The only sure thing in the debates of greats is that Calvin Johnson is the best wide receiver – maybe the best player – in the NFL.
He’s part ballerina, part giraffe and part rocket ship. The Megatron marathon continues to dip by, rip into and barrel through NFL defenses, and statistically, he makes mincemeat out of his contemporaries. Sorta like Jerry Rice did in his day.
Megatron is a cut above the rest and simply the best at dominating his position, compiling 3,654 receiving yards since ’11 . That's 722 more than his next closest comp (Wes Welker).

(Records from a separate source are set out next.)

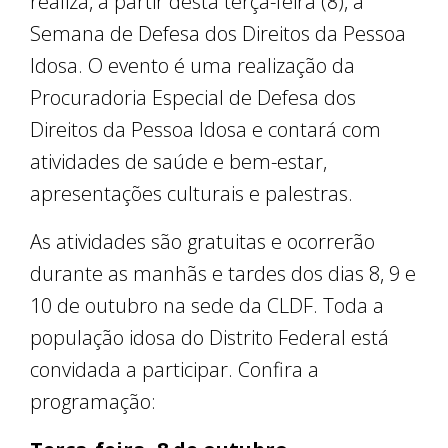
realiza, a partir desta terça-feira (8), a
Semana de Defesa dos Direitos da Pessoa
Idosa. O evento é uma realização da
Procuradoria Especial de Defesa dos
Direitos da Pessoa Idosa e contará com
atividades de saúde e bem-estar,
apresentações culturais e palestras.
As atividades são gratuitas e ocorrerão
durante as manhãs e tardes dos dias 8, 9 e
10 de outubro na sede da CLDF. Toda a
população idosa do Distrito Federal está
convidada a participar. Confira a
programação:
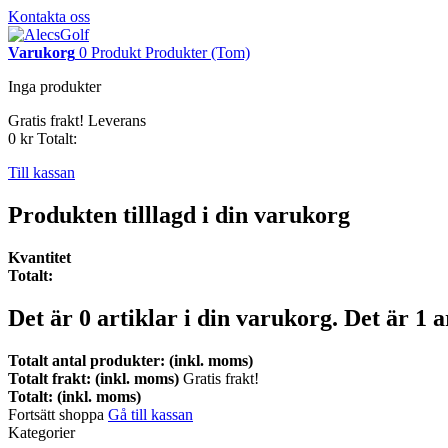
Kontakta oss
Varukorg
0
Produkt
Produkter
(Tom)
Inga produkter
Gratis frakt!
Leverans
0 kr
Totalt:
Till kassan
Produkten tilllagd i din varukorg
Kvantitet
Totalt:
Det är
0
artiklar i din varukorg.
Det är 1 a
Totalt antal produkter: (inkl. moms)
Totalt frakt: (inkl. moms)
Gratis frakt!
Totalt: (inkl. moms)
Fortsätt shoppa
Gå till kassan
Kategorier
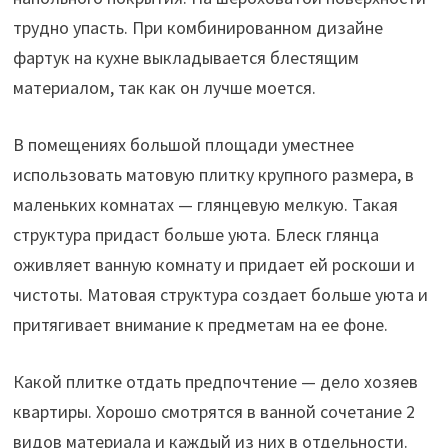
трудно упасть. При комбинированном дизайне
фартук на кухне выкладывается блестящим
материалом, так как он лучше моется.
В помещениях большой площади уместнее
использовать матовую плитку крупного размера, в
маленьких комнатах — глянцевую мелкую. Такая
структура придаст больше уюта. Блеск глянца
оживляет ванную комнату и придает ей роскоши и
чистоты. Матовая структура создает больше уюта и
притягивает внимание к предметам на ее фоне.
Какой плитке отдать предпочтение — дело хозяев
квартиры. Хорошо смотрятся в ванной сочетание 2
видов материала и каждый из них в отдельности.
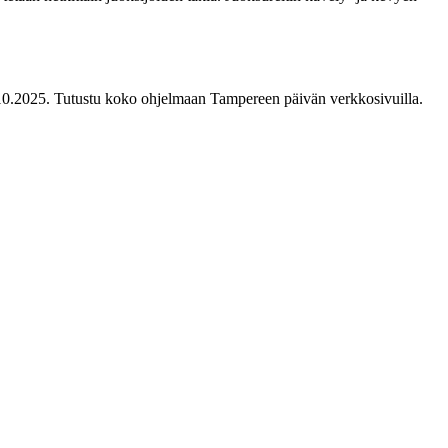
5.10.2025. Tutustu koko ohjelmaan Tampereen päivän verkkosivuilla.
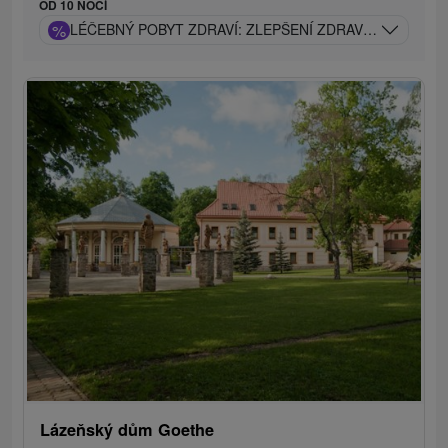
OD 10 NOCÍ
%
LÉČEBNÝ POBYT ZDRAVÍ: ZLEPŠENÍ ZDRAVOTNÍHO STA
Lázeňský dům Goethe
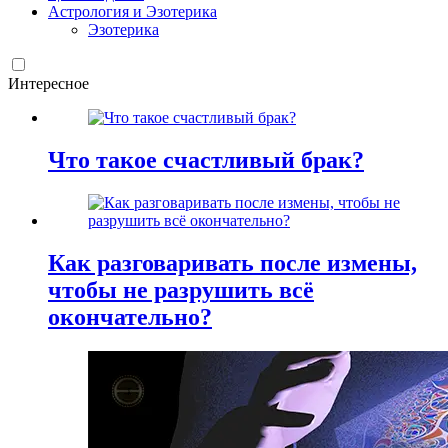
Астрология и Эзотерика
Эзотерика
Интересное
Что такое счастливый брак?
Как разговаривать после измены,
чтобы не разрушить всё
окончательно?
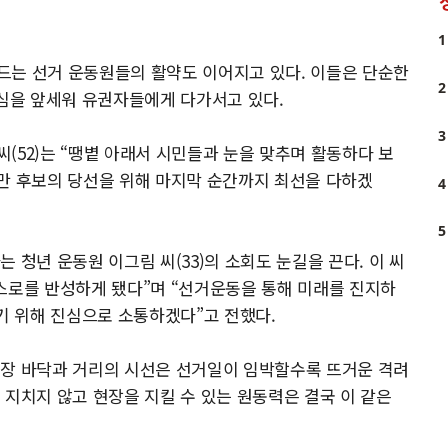
1
드는 선거 운동원들의 활약도 이어지고 있다. 이들은 단순한
2
진심을 앞세워 유권자들에게 다가서고 있다.
3
(52)는 “땡볕 아래서 시민들과 눈을 맞추며 활동하다 보
만 후보의 당선을 위해 마지막 순간까지 최선을 다하겠
4
5
 청년 운동원 이그림 씨(33)의 소회도 눈길을 끈다. 이 씨
스로를 반성하게 됐다”며 “선거운동을 통해 미래를 진지하
열기 위해 진심으로 소통하겠다”고 전했다.
시장 바닥과 거리의 시선은 선거일이 임박할수록 뜨거운 격려
 지치지 않고 현장을 지킬 수 있는 원동력은 결국 이 같은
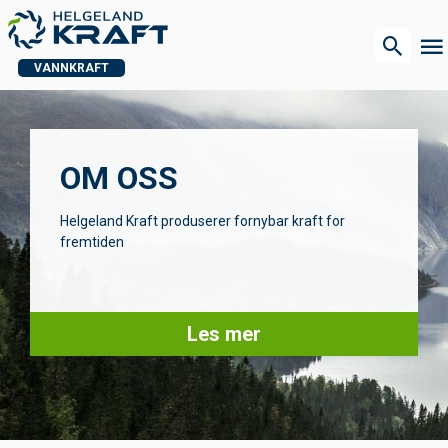
VANNKRAFT
OM OSS
Helgeland Kraft produserer fornybar kraft for
fremtiden
Les mer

Since then, he’s also averaged an NFL-high 113.9 yards per game, and has 38 receptions of at least 25 yards.
Just add in that his 169 receptions resulting in first downs leads the next closest guy (Roddy White) by 19 grabs and we can go straight to indictment in the case of dope receivers.
There is one debate still up for grabs concerning Johnson, and that’s all-time greatest. At one time, Rice seemed like the immovable object in that category, but Johnson’s record-breaking ’12 campaign, in which he grabbed 122 passes and shattered Rice’s single-season receiving mark with 1,964 yards, has expeditiously boosted him into another orbit of elite.

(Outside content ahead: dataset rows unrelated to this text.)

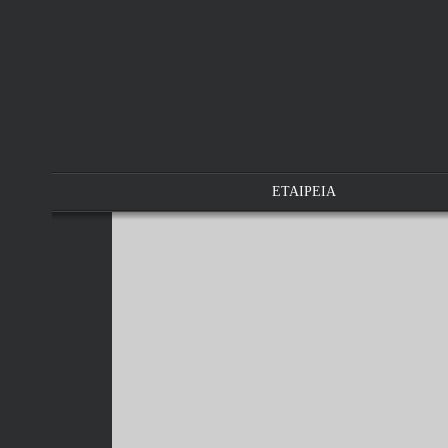
ΕΤΑΙΡΕΙΑ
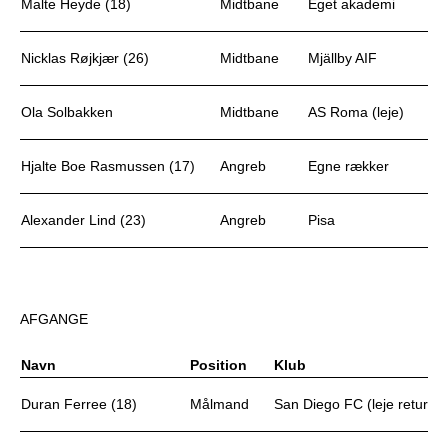
Malte Heyde (18)
Midtbane
Eget akademi
Nicklas Røjkjær (26)
Midtbane
Mjällby AIF
Ola Solbakken
Midtbane
AS Roma (leje)
Hjalte Boe Rasmussen (17)
Angreb
Egne rækker
Alexander Lind (23)
Angreb
Pisa
AFGANGE
Navn
Position
Klub
Duran Ferree (18)
Målmand
San Diego FC (leje retur)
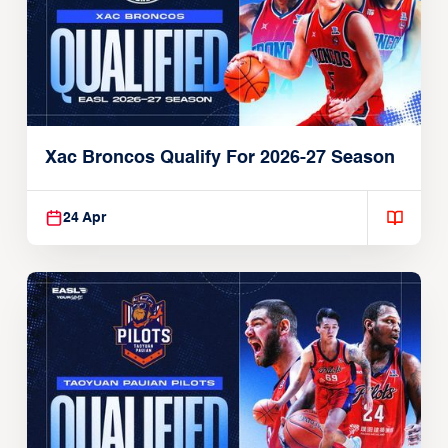
Xac Broncos Qualify For 2026-27 Season
24 Apr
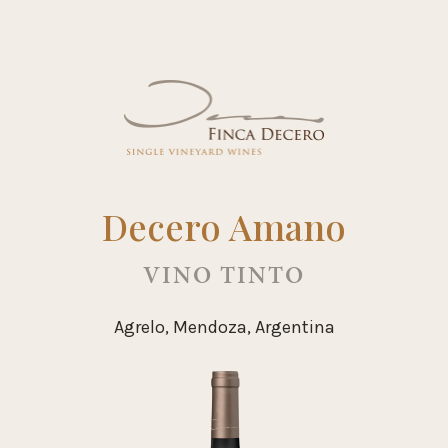
Decero Amano
VINO TINTO
Agrelo, Mendoza, Argentina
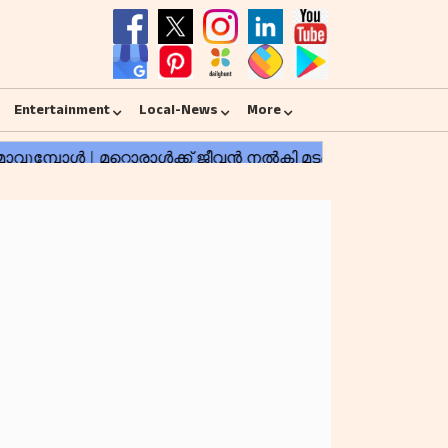
Entertainment
Local-News
More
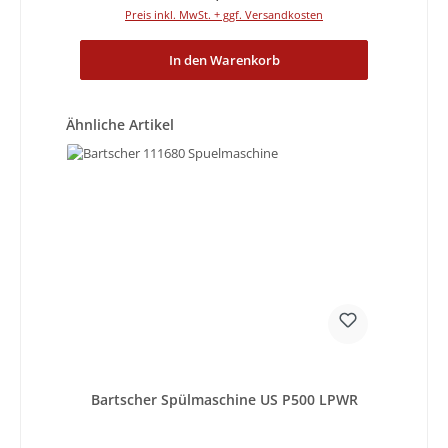
Preis inkl. MwSt. + ggf. Versandkosten
In den Warenkorb
Produktgalerie überspringen
Ähnliche Artikel
Bartscher Spülmaschine US P500 LPWR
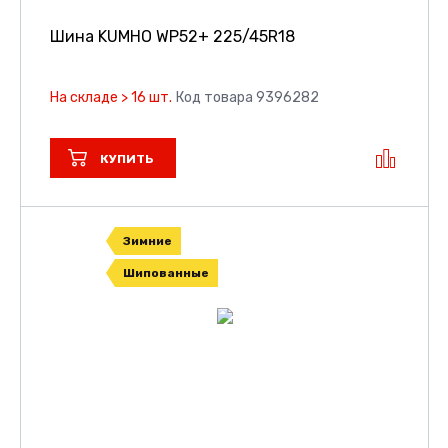
Шина KUMHO WP52+
225/45R18
На складе > 16 шт.
Код товара 9396282
КУПИТЬ
Зимние
Шипованные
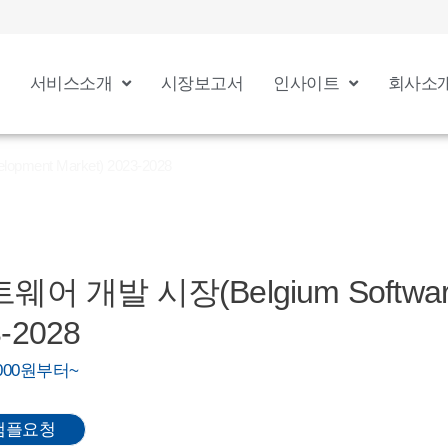
서비스소개
시장보고서
인사이트
회사소
ment Market) 2023-2028
 개발 시장(Belgium Software
3-2028
0,000원부터~
샘플요청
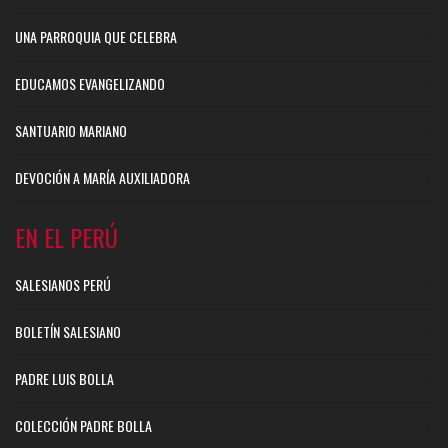
UNA PARROQUIA QUE CELEBRA
EDUCAMOS EVANGELIZANDO
SANTUARIO MARIANO
DEVOCIÓN A MARÍA AUXILIADORA
EN EL PERÚ
SALESIANOS PERÚ
BOLETÍN SALESIANO
PADRE LUIS BOLLA
COLECCIÓN PADRE BOLLA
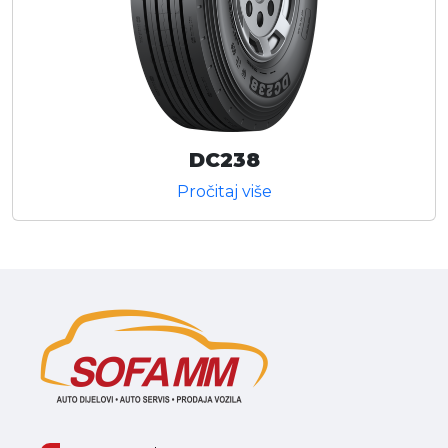
DC238
Pročitaj više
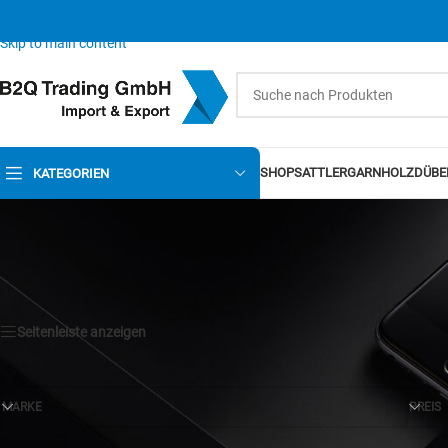
Skip to navigation
Skip to main content
SHOP
SATTLERGARN
HOLZDÜBE
KATEGORIEN
Seitenleiste anzeigen
MARKE
PREIS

Sure, Megatron needs to get his TD grabs up before he can be considered better than the “hardest working man in throw business.” Five scores for a guy with over 100 grabs is a bit light. Rice proponents would say that Megatron benefits from playing in a pass-drunk, defense-defunct NFL.
On the flip side, Johnson has accumulated his whopping stats on sheer freakish talent and superior ability. Let’s not forget, until Matthew Stafford hit the scene, Megatron had the likes of Jon Kitna, a washed Daunte Culpepper, Dan Orlovsky, Drew Stanton and Shaun Hill tossing him the rock. That’s a QB lineup uglier than an Anna Benson tirade . Rice had hard-body Hall of Famers darting him the pigskin.
With “Air” Stafford locked in for the next five years and an OC in Scott Linehan – who, since his arrival in ’09, has molded a unit that is “built to throw the ball” – sky is the limit for the M&M Boys (Matthew and Megatron).
Even Rice, who doesn’t give anybody props if they don’t deserve them, is Cali-Kush high on Johnson’s future. He basically laughed in Randy Moss’s face; but with Megatron, Rice (dare we say it) is ready to concede the throne. “I tried to get to 2,000 yards and I was not successful,” Rice, who held the mark since ’95, said in an ESPN TV interview last season. “I think he’s gonna do it.”
Johnson is in his athletic prime at age 27. The 6´5, 240-pound game-wrecker has smashed his classmates and will spend the rest of his career chasing ghosts and living legends. If he can slip in a couple of Rice-like Super Bowl performances, y’all can just see him at the top.